One of the issues before Cosatu is a proposal for the trust to be wound up and its assets and liabilities transferred to Cosatu. The CDC’s video stock and radio property have already been transferred to Cosatu under a contract signed in June 2000 by the labour federation and Italy’s Progetto Sviluppo CGIL, the main funder of the trust.

NCRF CEO Mfundisi Mabalane says his organisation has commissioned a feasibility study to help achieve “a sustainable community radio environment” for the country’s airwaves. Formed in Orlando, Soweto, in 1993, the NCRF includes among its aims lobbying for the diversification of the airwaves and spearheading and supporting the birth of community radio stations. “Like the ANC, we are a broad church.”

Cosatu, its alliance partners and the NCRF formed the CDC in the early 1990s to create a pivotal empowering vehicle for community radio stations through technical training, staff training and content sharing.

Towards the end of last year, however, the project’s content-sharing vehicle the South African Community Radio Network, commonly known as Sacrin was terminated because the CDC could no longer afford to pay the R35 000 monthly bill to public signal distributor Sentech, said director Mervyn Swartz. Sentech’s Albert Koffeman confirmed the monthly rental.

The woes of the Cosatu project are not new, says Mabalane. He believes both the CDC and the NCRF are partially to blame.

“There was a lot of excitement when we started, but planning was poor from all of us. We got content right in most cases, but we did very little to consider what would happen next. A lot was done in a haphazard manner.”

Mabalane says the NCRF’s new proposal to Cosatu will not dilute the trade federation’s vision to profile labour issues in community radio programming but will merely enhance it and ensure its sustainability. Neither will the NCRF assume the ownership of the CDC’s resources.

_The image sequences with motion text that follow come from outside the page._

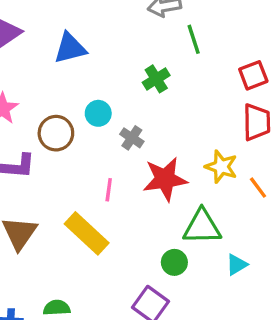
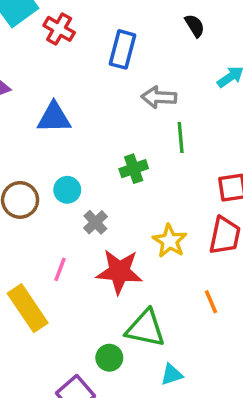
yellow star: (221, 167) -> (170, 241), moved

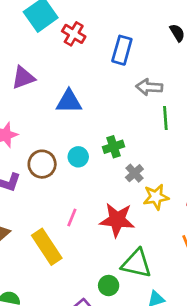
green cross: (134, 169) -> (114, 147), moved
gray cross: (95, 222) -> (134, 173), moved
yellow star: (170, 241) -> (156, 197), turned 30

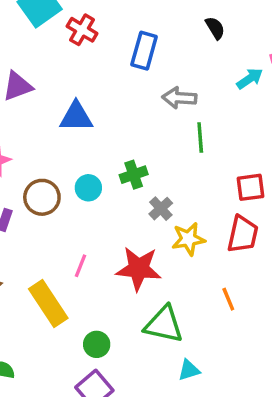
green circle: (109, 286) -> (97, 344), moved

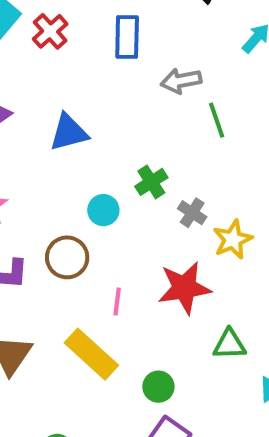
red cross: (82, 30) -> (50, 31), turned 32
brown circle: (42, 197) -> (67, 257), moved
green triangle: (164, 325) -> (229, 344), size x0.7

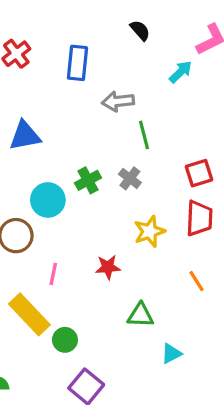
cyan circle: (103, 210) -> (48, 200), size x1.4
gray cross: (192, 213) -> (130, 178), moved
red star: (184, 288) -> (108, 267), size x0.6
green circle: (158, 387) -> (65, 340), moved

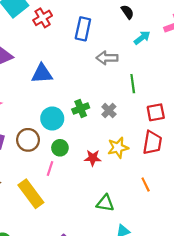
cyan arrow: (181, 72) -> (142, 38), moved
green line: (144, 135) -> (133, 84), moved
red star: (108, 267) -> (93, 158), moved
green circle: (65, 340) -> (60, 148), moved

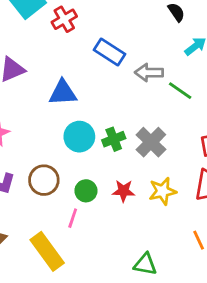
blue rectangle: (83, 29) -> (110, 52), moved, turned -70
green line: (133, 84) -> (180, 91), moved, turned -48
gray cross: (109, 111) -> (151, 142), size x1.5
cyan circle: (52, 118) -> (79, 137), moved
red star: (93, 158) -> (124, 191), moved

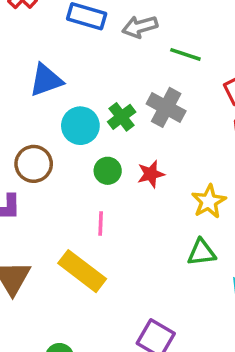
green line: (180, 91) -> (185, 54), moved
brown circle: (44, 180) -> (34, 164), moved
green circle: (86, 191) -> (108, 171), moved
yellow star: (163, 191) -> (209, 201), moved

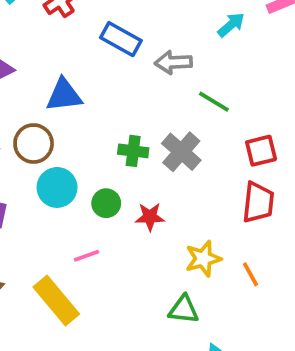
green cross: (122, 117) -> (133, 151), turned 32
cyan circle: (80, 126) -> (57, 187), moved
brown circle: (34, 164) -> (34, 144), moved
pink line: (101, 223) -> (87, 256), turned 55

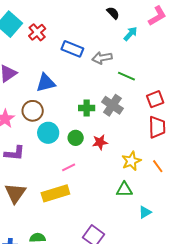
yellow rectangle: (56, 300) -> (55, 193), turned -60

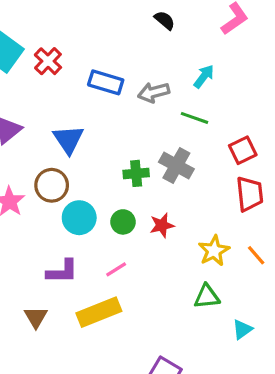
cyan arrow: (130, 34) -> (204, 76), moved
blue triangle: (46, 83) -> (68, 139), turned -45
purple L-shape: (15, 153) -> (62, 272), moved
brown triangle: (15, 193) -> (36, 317), size x0.7

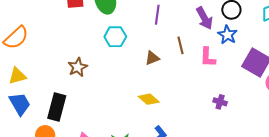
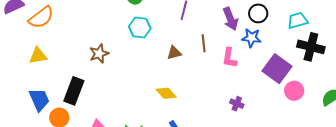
blue star: (227, 35) -> (251, 38), turned -30
blue trapezoid: (20, 104) -> (39, 100), moved

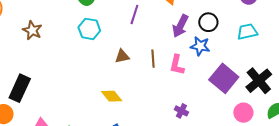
purple arrow: (230, 19) -> (180, 26), turned 45
brown line: (204, 43) -> (153, 59), moved
black cross: (311, 47) -> (259, 81), moved, turned 32
brown star: (99, 54) -> (32, 30), moved, turned -30
pink circle: (294, 91) -> (243, 113), moved

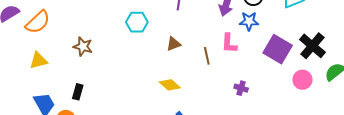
brown star: (32, 30) -> (83, 47), moved
brown line: (153, 59) -> (207, 56), moved
black rectangle: (20, 88) -> (78, 92), size x0.6

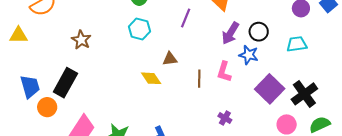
yellow triangle: (39, 60) -> (18, 35), moved
yellow diamond: (170, 85) -> (151, 78), moved
black rectangle: (78, 92) -> (65, 83), size x1.8

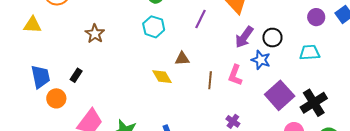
black rectangle: (65, 83) -> (76, 75), size x0.5

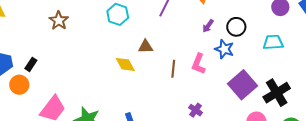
purple arrow: (244, 37) -> (208, 26), size x0.6
black rectangle: (76, 75) -> (31, 64), moved

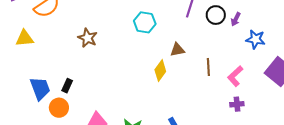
black circle: (236, 27) -> (216, 15), moved
yellow diamond: (125, 64) -> (160, 71), turned 75
pink L-shape: (198, 64) -> (235, 76), moved, turned 35
purple cross: (196, 110) -> (237, 104), turned -32

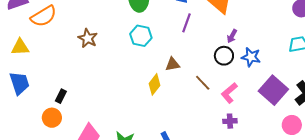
black circle: (216, 15) -> (224, 56), moved
brown star: (88, 38) -> (88, 38), moved
brown line: (208, 67) -> (203, 83), turned -42
blue trapezoid: (40, 88) -> (19, 83), moved

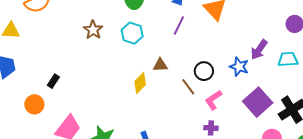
purple arrow: (232, 36) -> (259, 50), moved, size x1.5
brown star: (88, 38) -> (93, 30), moved
black circle: (224, 56) -> (204, 71), moved
black rectangle: (61, 96) -> (53, 81), moved

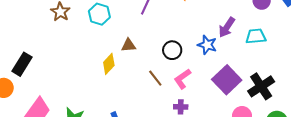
black rectangle: (53, 81) -> (22, 64), size x1.6
brown line: (188, 87) -> (155, 78), moved

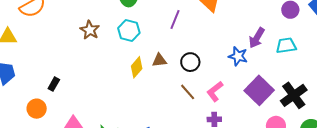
black circle: (172, 50) -> (190, 62), moved
black rectangle: (22, 64) -> (54, 84), size x0.6
yellow diamond: (109, 64) -> (137, 67), moved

As early as last October, together with Cape Town-based Workers World Radio Productions, the NCRF has been providing programmes on labour issues to at least 20 community radio stations and the SABC’s Xhosa language station Umhlobo Wenene.

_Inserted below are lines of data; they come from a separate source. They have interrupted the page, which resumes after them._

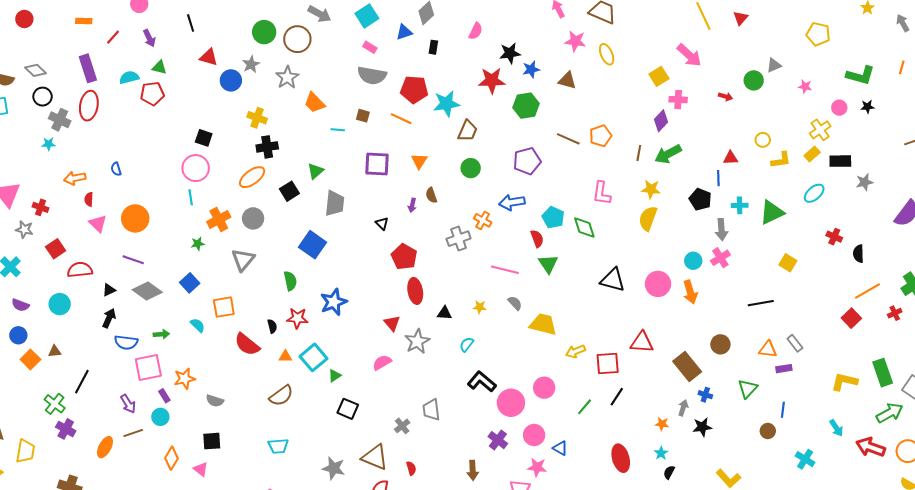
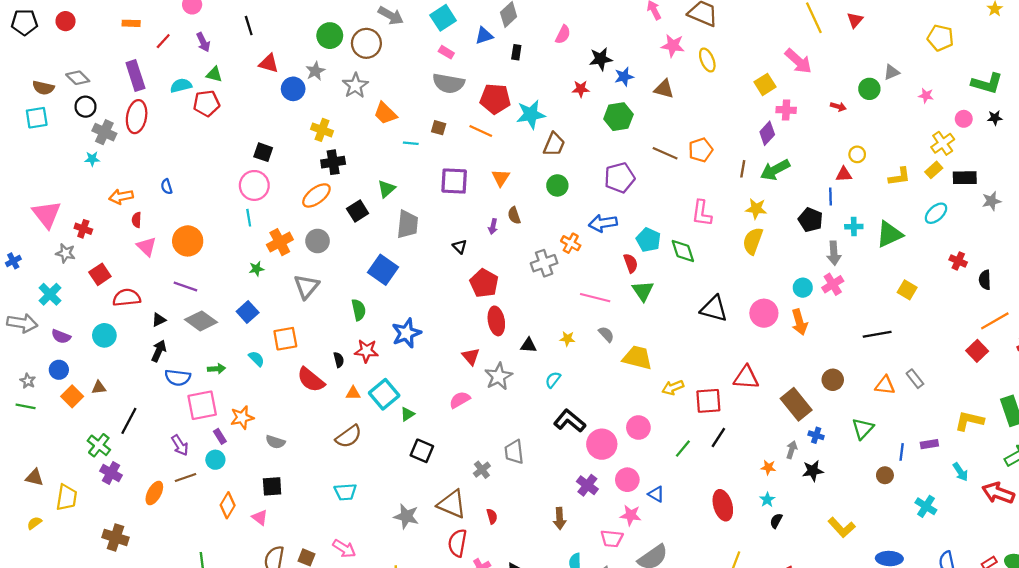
red star: (492, 80) -> (581, 89), size x0.6
yellow circle: (763, 140) -> (857, 154), moved
purple rectangle: (784, 369) -> (929, 444), moved

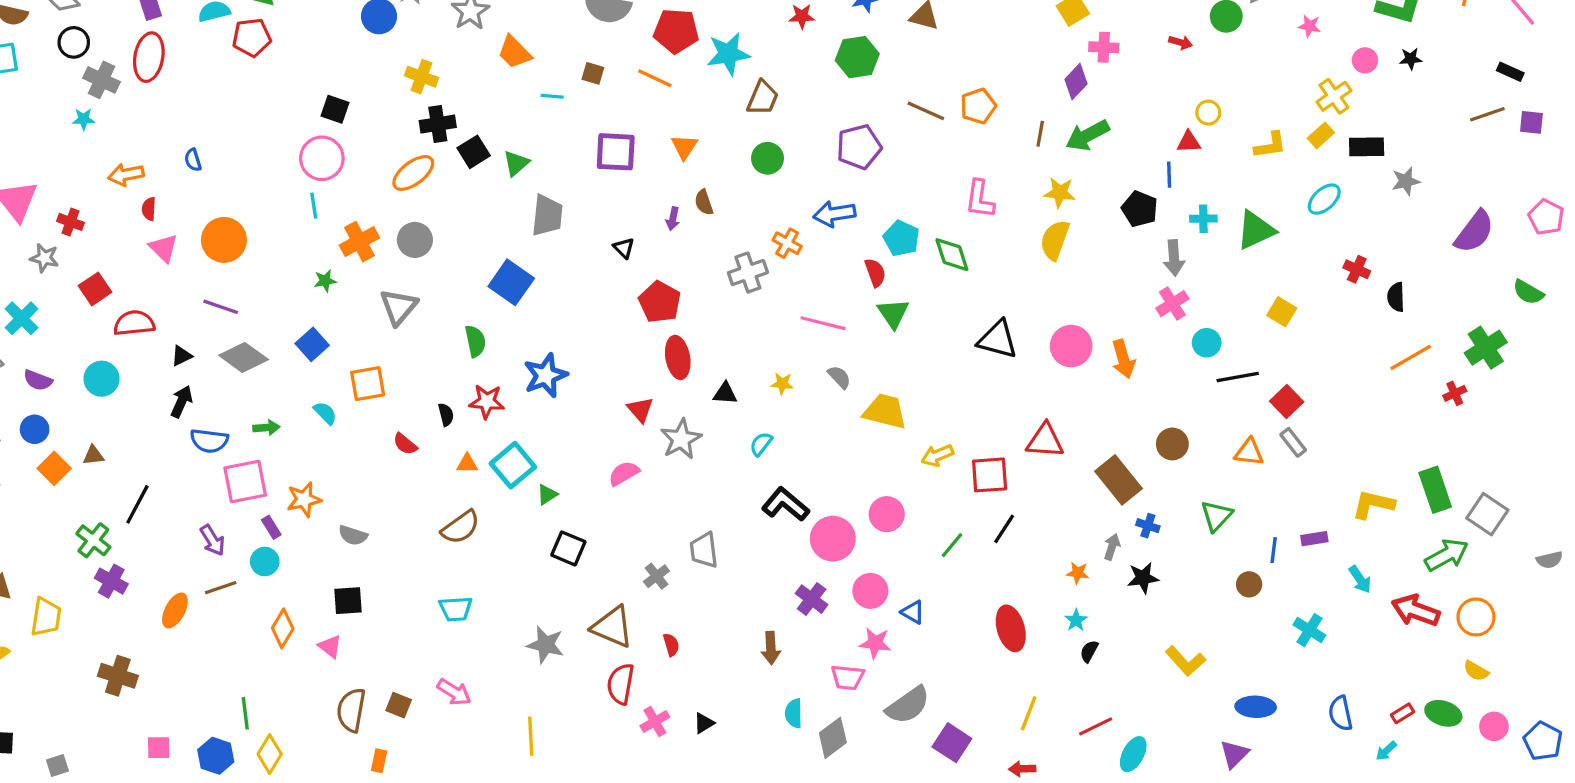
black square: (358, 211) -> (474, 152), moved
cyan circle: (803, 288) -> (1207, 343), moved
red square: (977, 351) -> (1287, 402), moved
red semicircle: (311, 380) -> (405, 444), size x0.6

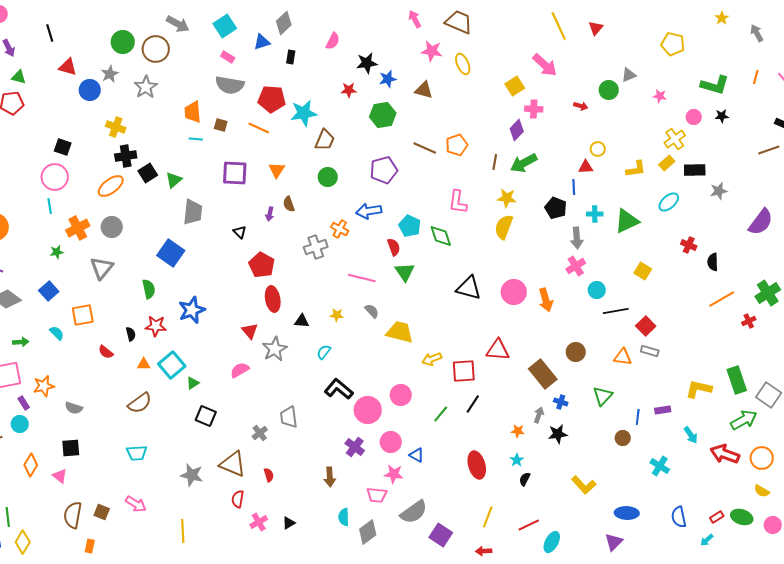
orange trapezoid: (514, 52) -> (193, 112), moved, turned 40
gray rectangle: (1293, 442) -> (650, 351), turned -36
red semicircle: (621, 684) -> (238, 499), size x0.7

The initiative is said to enjoy the support of various affiliates of both Cosatu and the National African Confederation of Trade Unions (Nactu).

Topics that have been discussed to date include racism, privatisation and unemployment.

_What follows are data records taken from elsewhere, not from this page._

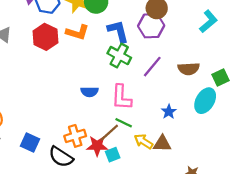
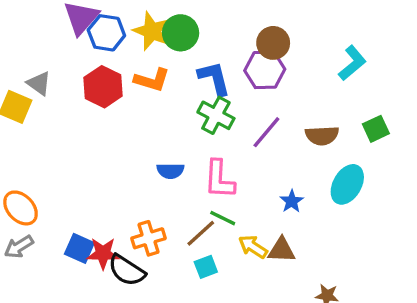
green square: (221, 78) -> (376, 129), moved
red star: (97, 146) -> (103, 253), moved

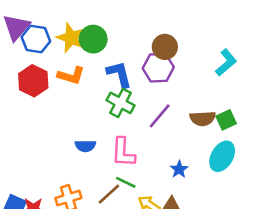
green square: (376, 129) -> (226, 120), moved

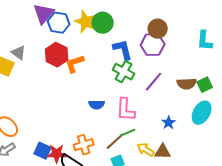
cyan L-shape: (226, 63) -> (205, 41), turned 135
orange L-shape: (71, 76) -> (75, 64), moved, turned 145
green line: (126, 182) -> (128, 133), turned -49

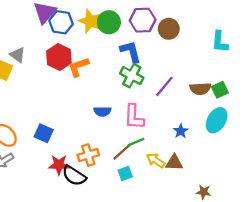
purple hexagon: (153, 45) -> (143, 20), moved
blue square: (43, 151) -> (44, 133), moved

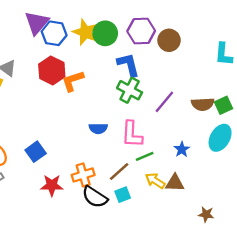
blue square: (44, 133) -> (36, 152), turned 30
green line: (136, 142) -> (145, 156), moved
black semicircle: (74, 176) -> (95, 197), moved

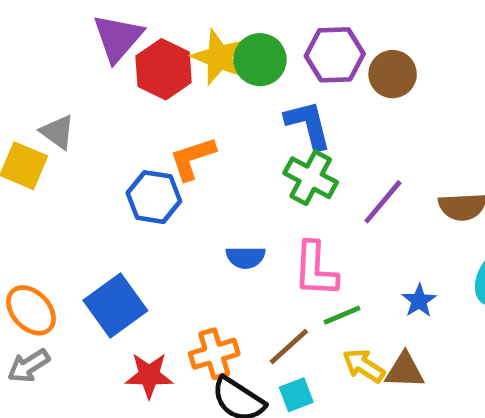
blue hexagon: (54, 33) -> (154, 197), moved
red hexagon: (52, 70) -> (164, 69), moved
blue square: (36, 152) -> (115, 305), size x1.4

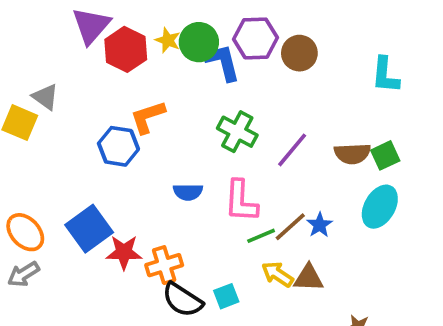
yellow star: (219, 57) -> (168, 40), size x0.6
blue L-shape: (308, 125) -> (223, 62), moved
brown line: (289, 346) -> (290, 227), moved
red star: (149, 375) -> (124, 252), moved

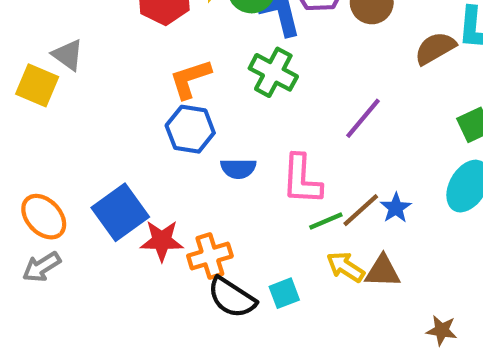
green cross: (237, 132) -> (273, 72), moved
blue hexagon: (118, 146) -> (190, 129), moved
brown semicircle: (352, 154) -> (435, 48), moved, turned 153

It is partly the NCRF’s history of promoting labour issues that make the forum confident that its proposal to Cosatu will win the day.

Craven was, however, cautious this week. He said the NCRF was among “some parties” Cosatu was talking to on the future of CDC. He refused to name the other parties involved in talks.

Mabalane is confident that once the CDC’s future has been decided and the NCRF’s feasibility study completed expected by the end of March the NCRF will be in a better position to steer South Africa’s community radio into a solid future.

“We are passing through the learning phase,” he says. He adds that given that community radio is only seven years old in the country, its current wave of problems are not insurmountable.

“Latin America is still facing similar problems 30 years after starting community radio stations.”

Although Sacrin is not about to be revived yet, what is important for Mabalane is that the NCRF has learnt lessons from the current problems faced by the local community radio fraternity. These lessons will also feature prominently at the NCRF’s annual congress in June.

Even in terms of content, the NCRF is now moving away from providing content from Braamfontein to the stations. Rather, it is planning to enhance the capacity of community radio stations to package their own local content and bring content to a bigger pool for sharing, if necessary.

“Our role is that of a middle man; community control remains one of the core defining features of community radio. For cost-cutting we also want to use satellite facilities only when we see the need,” he says. At present Sentech charges each community radio station R8 000 a month for a full service that includes equipment and a mast.

To address the challenges of the digital divide, Mabalane says the NCRF’s priority is to help community radio stations “understand the divide”. In line with this, one of the NCRF’s main projects for this year is ensuring that its recently set up information and communications technology development department is fully functional.